# [Work to be completed]
Check every line below, and copy those that include "Website".
══════════
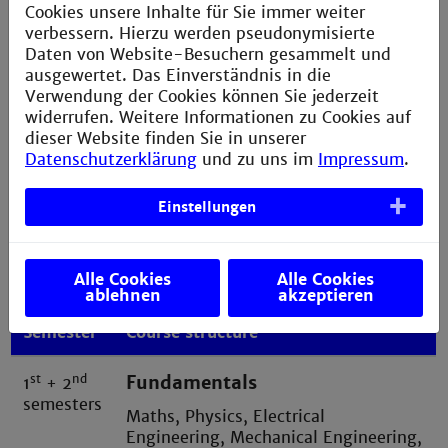
Cookies unsere Inhalte für Sie immer weiter
verbessern. Hierzu werden pseudonymisierte
»It has always been my dream to contribute to
Daten von Website-Besuchern gesammelt und
a carbon positive world. With the broad range
ausgewertet. Das Einverständnis in die
of knowledge gained in the program, I
Verwendung der Cookies können Sie jederzeit
understand the challenges in a holistic way
widerrufen. Weitere Informationen zu Cookies auf
and will be able to tackle problems successfully;
dieser Website finden Sie in unserer
not just shift them somewhere else«
Datenschutzerklärung
und zu uns im
Impressum
.
Einstellungen
Alle Cookies
Alle Cookies
Foundation studies
ablehnen
akzeptieren
Semester
Course structure
st
nd
Fundamentals
1
+ 2
semesters
Maths, Physics, Electrical
Engineering, Mechanical Engineering,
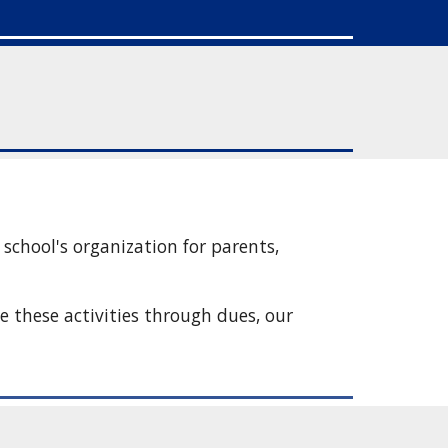
chool's organization for parents, 
 these activities through dues, our 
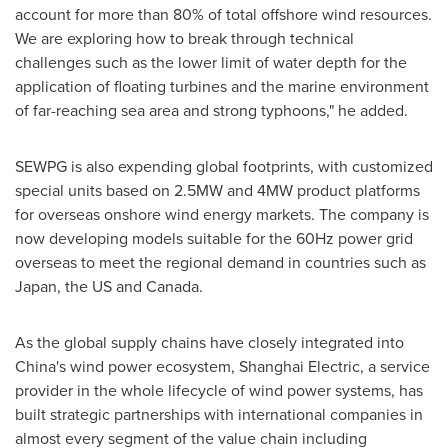
account for more than 80% of total offshore wind resources.
We are exploring how to break through technical
challenges such as the lower limit of water depth for the
application of floating turbines and the marine environment
of far-reaching sea area and strong typhoons," he added.
SEWPG is also expending global footprints, with customized
special units based on 2.5MW and 4MW product platforms
for overseas onshore wind energy markets. The company is
now developing models suitable for the 60Hz power grid
overseas to meet the regional demand in countries such as
Japan
, the US and
Canada
.
As the global supply chains have closely integrated into
China's
wind power ecosystem, Shanghai Electric, a service
provider in the whole lifecycle of wind power systems, has
built strategic partnerships with international companies in
almost every segment of the value chain including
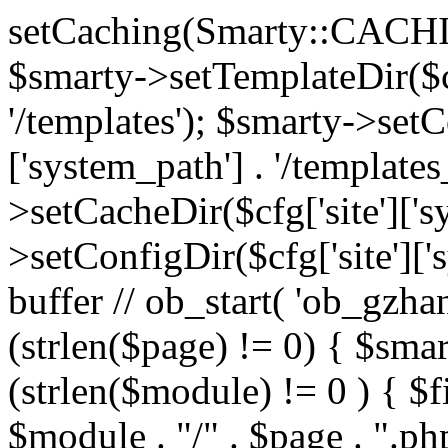
setCaching(Smarty::CA
$smarty->setTemplateDir($cf
'/templates'); $smarty->setC
['system_path'] . '/templates
>setCacheDir($cfg['site']['s
>setConfigDir($cfg['site']['s
buffer // ob_start( 'ob_gzhan
(strlen($page) != 0) { $smar
(strlen($module) != 0 ) { $f
$module . "/" . $page . ".php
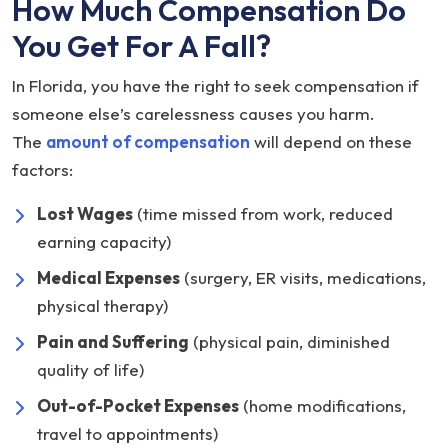
How Much Compensation Do
You Get For A Fall?
In Florida, you have the right to seek compensation if
someone else’s carelessness causes you harm.
The
amount of compensation
will depend on these
factors:
Lost Wages
(time missed from work, reduced
earning capacity)
Medical Expenses
(surgery, ER visits, medications,
physical therapy)
Pain and Suffering
(physical pain, diminished
quality of life)
Out-of-Pocket Expenses
(home modifications,
travel to appointments)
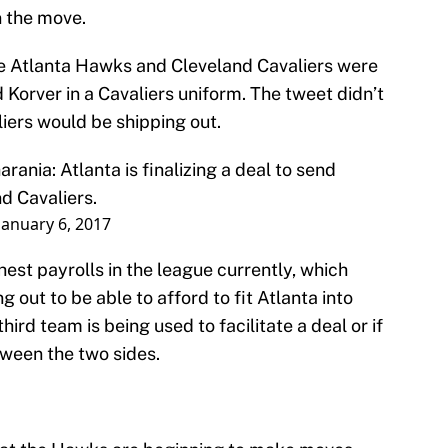
n the move.
e Atlanta Hawks and Cleveland Cavaliers were
 Korver in a Cavaliers uniform. The tweet didn’t
iers would be shipping out.
arania
: Atlanta is finalizing a deal to send
d Cavaliers.
January 6, 2017
hest payrolls in the league currently, which
out to be able to afford to fit Atlanta into
 third team is being used to facilitate a deal or if
etween the two sides.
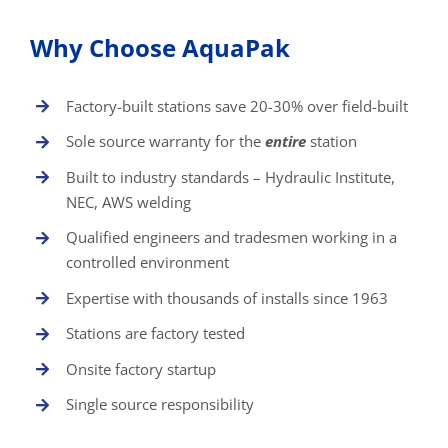
Why Choose AquaPak
Factory-built stations save 20-30% over field-built
Sole source warranty for the
entire
station
Built to industry standards – Hydraulic Institute,
NEC, AWS welding
Qualified engineers and tradesmen working in a
controlled environment
Expertise with thousands of installs since 1963
Stations are factory tested
Onsite factory startup
Single source responsibility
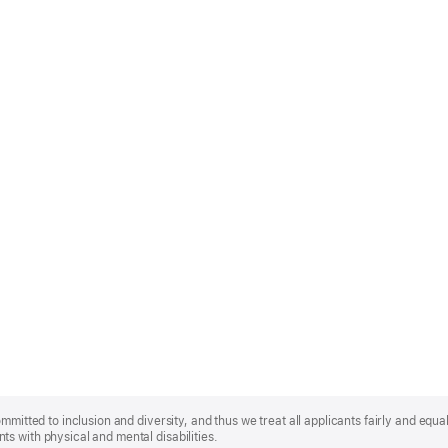
mmitted to inclusion and diversity, and thus we treat all applicants fairly and equa
s with physical and mental disabilities.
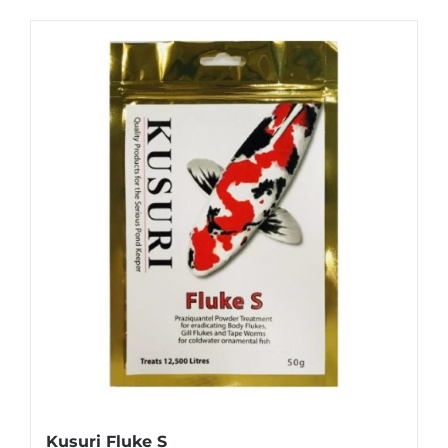
Kusuri Fluke S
══════════
# [Result of the task]
Daten von Website-Besuchern gesammelt und
dieser Website finden Sie in unserer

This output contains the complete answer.